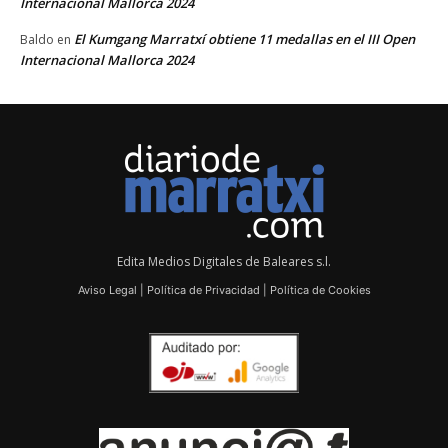
Internacional Mallorca 2024
El Kumgang Marratxí obtiene 11 medallas en el III Open
Baldo
en
Internacional Mallorca 2024
Edita Medios Digitales de Baleares s.l.
Aviso Legal
|
Política de Privacidad
|
Política de Cookies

+--

**HOW TO COMPLETE THIS TASK**:
Which lines above contain the word "Política"? Copy each one.

**EXERCISE ANSWER**:
Política de Privacidad
Política de Cookies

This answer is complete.